Configurations

Configuration items

There are two levels of configuration items in pipen: pipeline level and process level.

There are only 3 configuration items at pipeline level:

loglevel: The logging level for the logger (Default: "info")
workdir: Where the metadata and intermediate files are saved for the pipeline (Default: ./.pipen)
plugins: The plugins to be enabled or disabled for the pipeline

These items cannot be set or changed at process level.

Following items are at process level. They can be set changed at process level so that they can be process-specific. You may also see some of the configuration items introduced here

cache: Should we detect whether the jobs are cached? See also here
dirsig: When checking the signature for caching, whether should we walk through the content of the directory? This is sometimes time-consuming if the directory is big.
error_strategy: How to deal with the errors: retry, ignore or halt. See also here
num_retries: How many times to retry to jobs once error occurs.
template: efine the template engine to use. See also here
template_opts: Options to initialize the template engine (will inherit from pipeline level)
forks: How many jobs to run simultaneously?
lang: The language for the script to run.

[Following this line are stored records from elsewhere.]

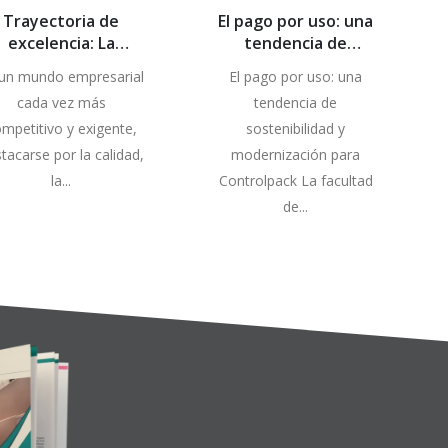
Trayectoria de
El pago por uso: una
excelencia: La
tendencia de
rtificación ISO 9001
sostenibilidad y
un mundo empresarial
El pago por uso: una
perdura en
modernización para
cada vez más
tendencia de
Controlpack
Controlpack
mpetitivo y exigente,
sostenibilidad y
tacarse por la calidad,
modernización para
la...
Controlpack La facultad
de...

See also here
plugin_opts: Options for process-level plugins, will inherit from pipeline level
scheduler: The scheduler to run the jobs
scheduler_opts: The options for the scheduler, will inherit from pipeline level
submission_batch: How many jobs to be submited simultaneously

Configuration priorities

There are different places to set values for the configuration items (priorities from low to high):

The configuration files (priorities from low to high):
~/.pipen.toml
./.pipen.toml
PIPEN.osenv

See here for how the configuration files are loaded. pipen uses TOML as configuration language, see here for more information about toml format.

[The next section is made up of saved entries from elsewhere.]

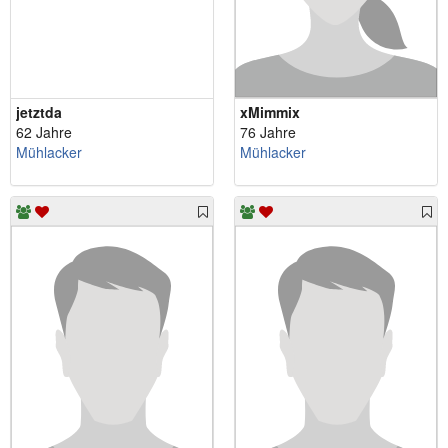
jetztda
xMimmix
62 Jahre
76 Jahre
Mühlacker
Mühlacker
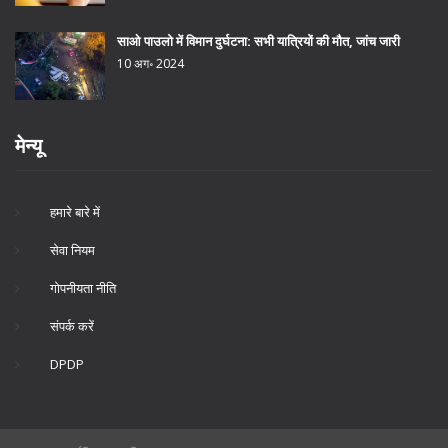
साओ पाउलो में विमान दुर्घटना: सभी यात्रियों की मौत, जांच जारी
10 अग॰ 2024
मेन्यू
हमारे बारे में
सेवा नियम
गोपनीयता नीति
संपर्क करें
DPDP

The arguments of Pipen constructor
The process definition

Note

The configurations from configuration files are with profiles. If the same profile name appears in multiple configuration files, the items will be inherited from the lower-priority files.

Note

Special note for lang.

If it is not set at process level, and there are shebang in the script, whatever you specified at pipeline level (including in the configuration files), it will be ignored and the interpreter in the shebang will be used.

Profiles

You can have different profiles in configuration files:

~/.pipen.toml

[default]
scheduler = "local"

[sge]
scheduler = "sge"

[sge.schduler_opts]
sge_q = "1-day"

To use the sge profile:

Pipen().run(P1, profile="sge")

You can also have a configuration in current directory:

./.pipen.toml

[sge.scheduler_opts]
sge_q = "7-days"

Then the queue to run the jobs will be 7-days. Note that we didn't specify the scheduler in ./.pipen.toml, which is inherited from ~/.pipen.toml.